De ce point de vue, la commémoration de la mort de Léonard de Vinci il y a cinq siècles, en 1519, nous propose une expérience fort instructive : un peintre d’autrefois peut être aussi radicalement contemporain que bien des artistes d’aujourd’hui. Etre contemporain, se faire présent au présent du monde, c’est un travail, une énergie à l’œuvre, non une histoire de date ou d’âge.

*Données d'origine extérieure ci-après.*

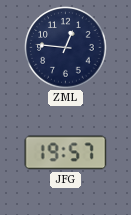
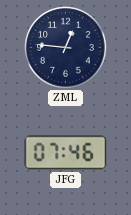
JFG: 19:57 -> 07:46
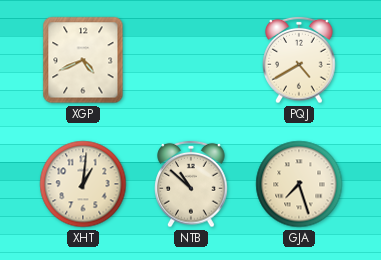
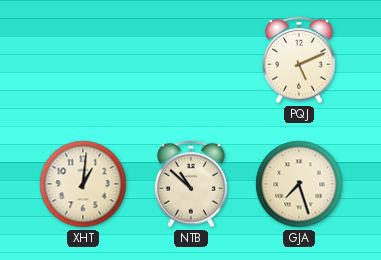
XGP: 4:41 -> none
PQJ: 4:40 -> 5:11
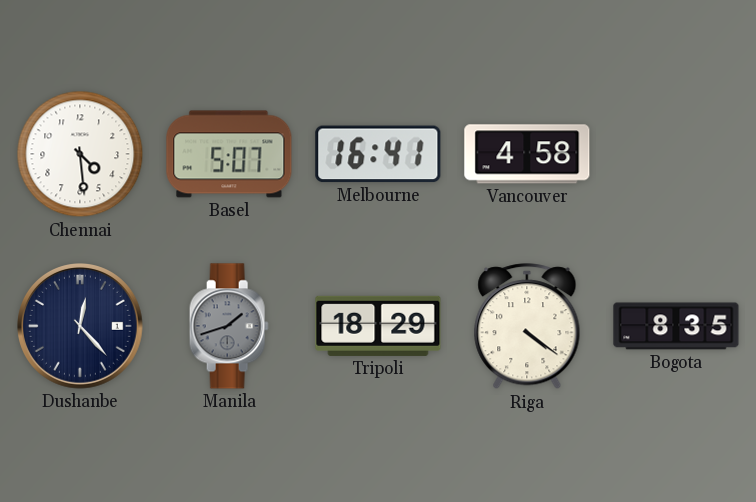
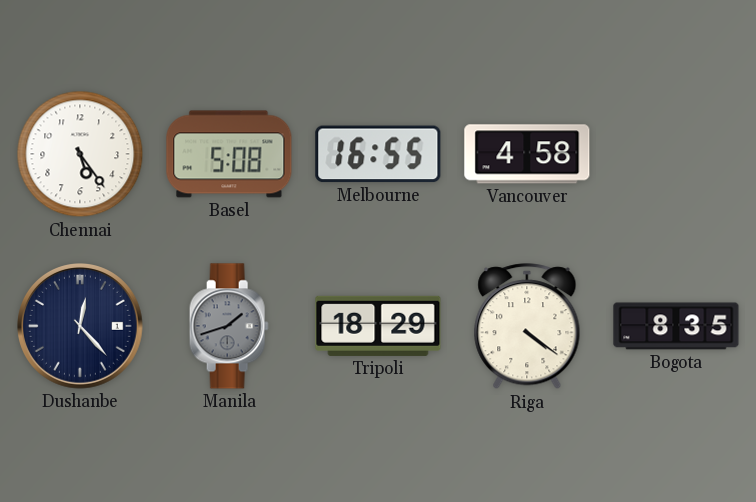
Chennai: 4:29 -> 5:24
Basel: 5:07 -> 5:08
Melbourne: 16:41 -> 16:55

L’extraordinaire rétrospective du Louvre comme d’autres manifestations de grande qualité au Clos Lucé à Amboise, où est mort le peintre, ou au château de Chambord font découvrir au visiteur un artiste plus actuel que la chronologie historique ne le laisserait penser. Bien sûr, Léonard de Vinci est un homme de son temps, un peintre de la Renaissance dans sa curiosité, son amour des sciences, ses pratiques du dessin et de la peinture, sa formation aussi auprès de Verrochio à Florence. Son goût assumé pour les draperies et le volume, pour l’anatomie aussi, est radicalement différent de nos usages et pratiques actuels. Encore que les liens entre art et science soient à nouveau aujourd’hui fort travaillés, aussi bien pour l’étude du fonctionnement du cerveau et de la pensée, que pour l’ambition d’explorer les mystères de la nature qui nous entoure.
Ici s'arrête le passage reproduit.